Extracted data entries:
+ + + + + + +

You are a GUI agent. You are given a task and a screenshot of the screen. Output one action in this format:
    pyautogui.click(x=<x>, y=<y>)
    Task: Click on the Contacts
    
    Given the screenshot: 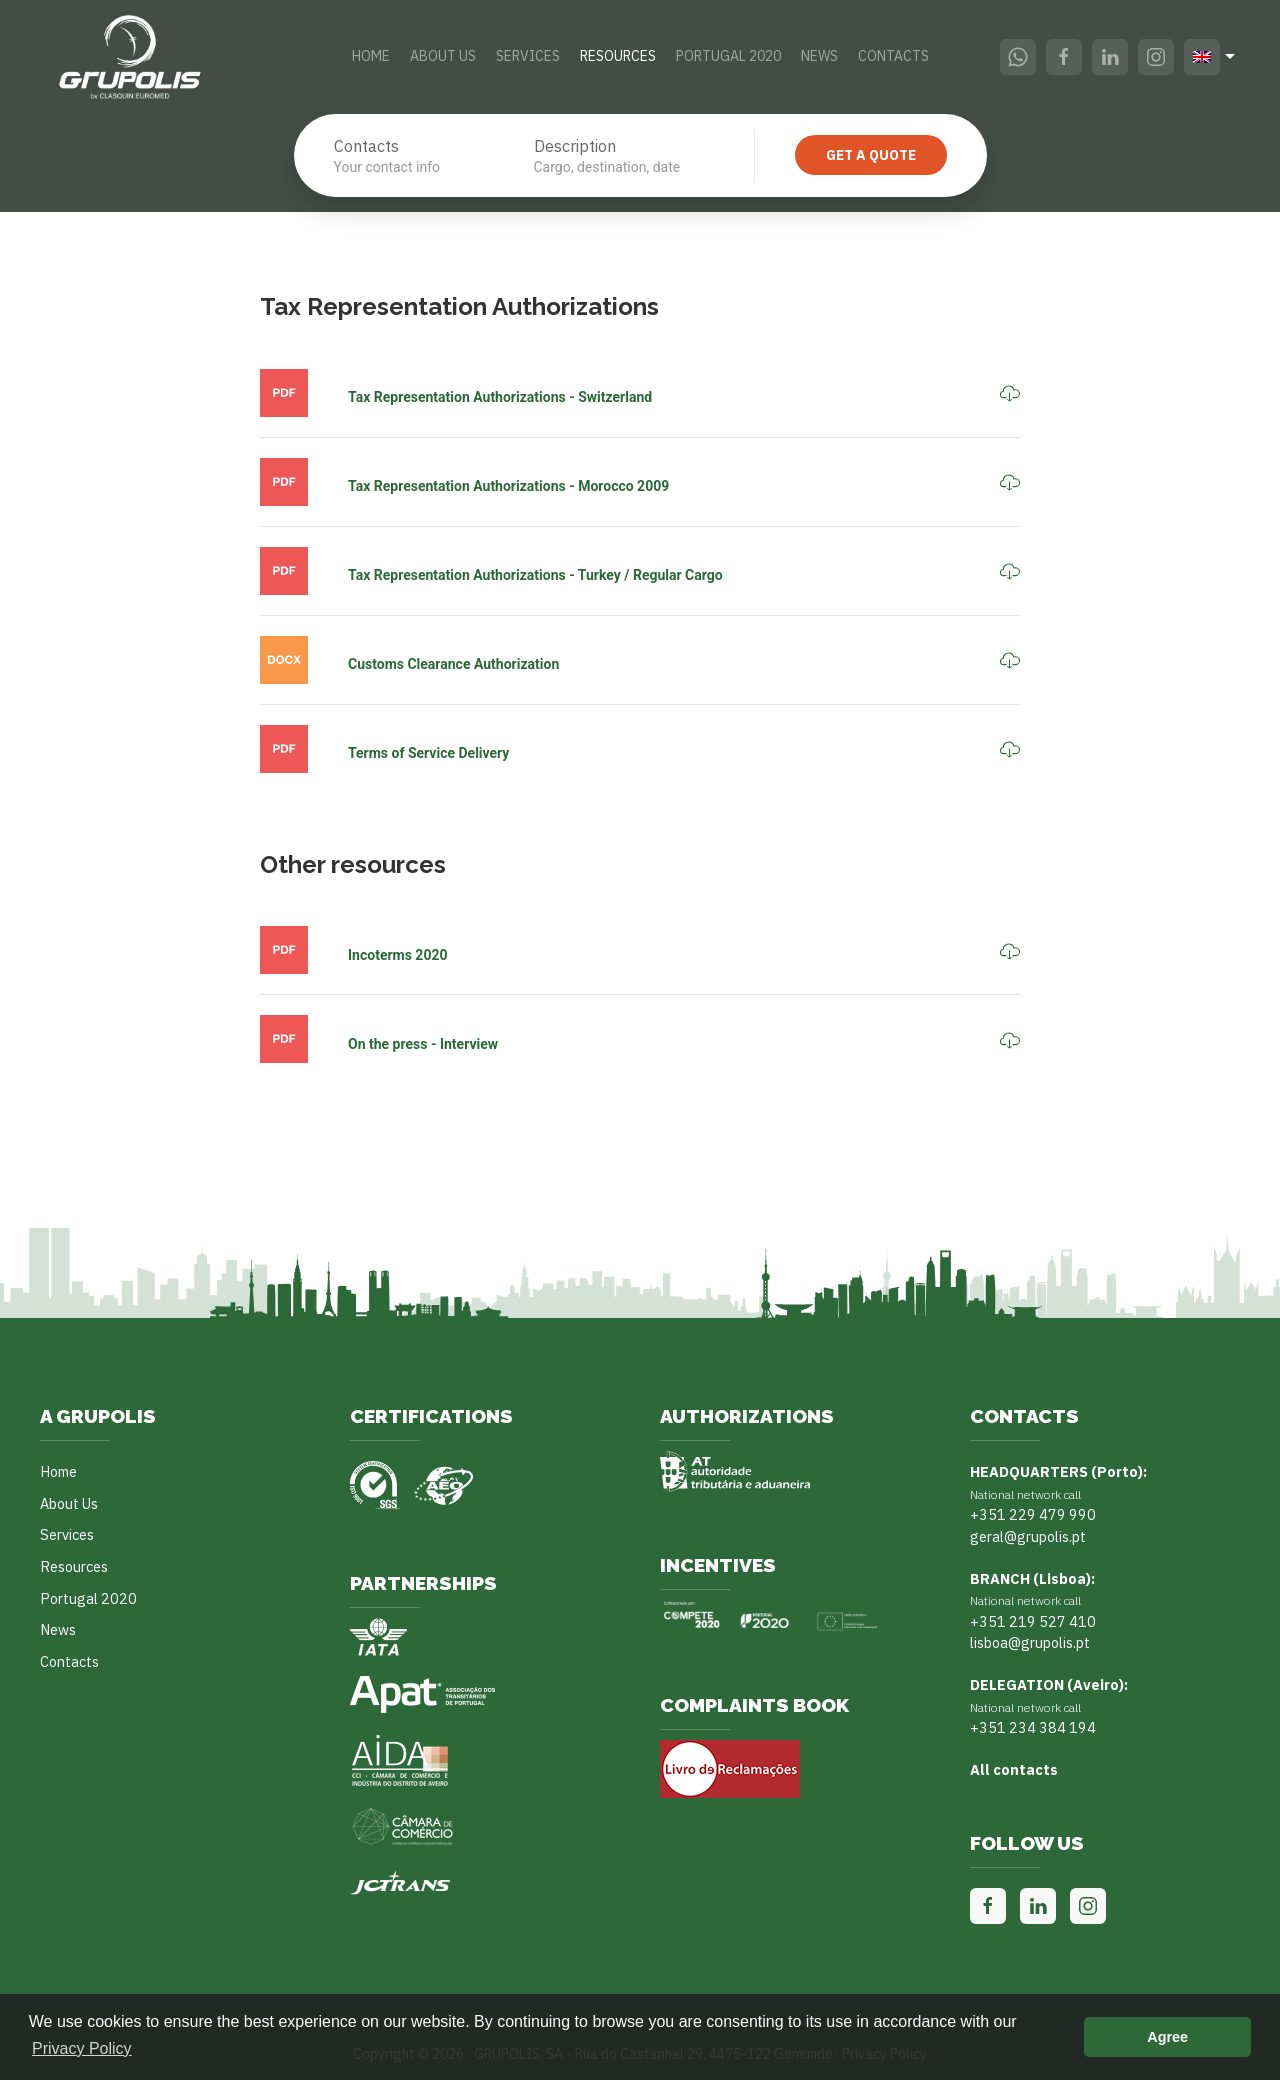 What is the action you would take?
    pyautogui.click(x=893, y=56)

+ + + + + + +

▶ _Task_: Your task is to repeat the records exactly. Begin at their first line and stop after the line containing "Task: Click on the Contacts".

▶ _Task result_:
You are a GUI agent. You are given a task and a screenshot of the screen. Output one action in this format:
    pyautogui.click(x=<x>, y=<y>)
    Task: Click on the Contacts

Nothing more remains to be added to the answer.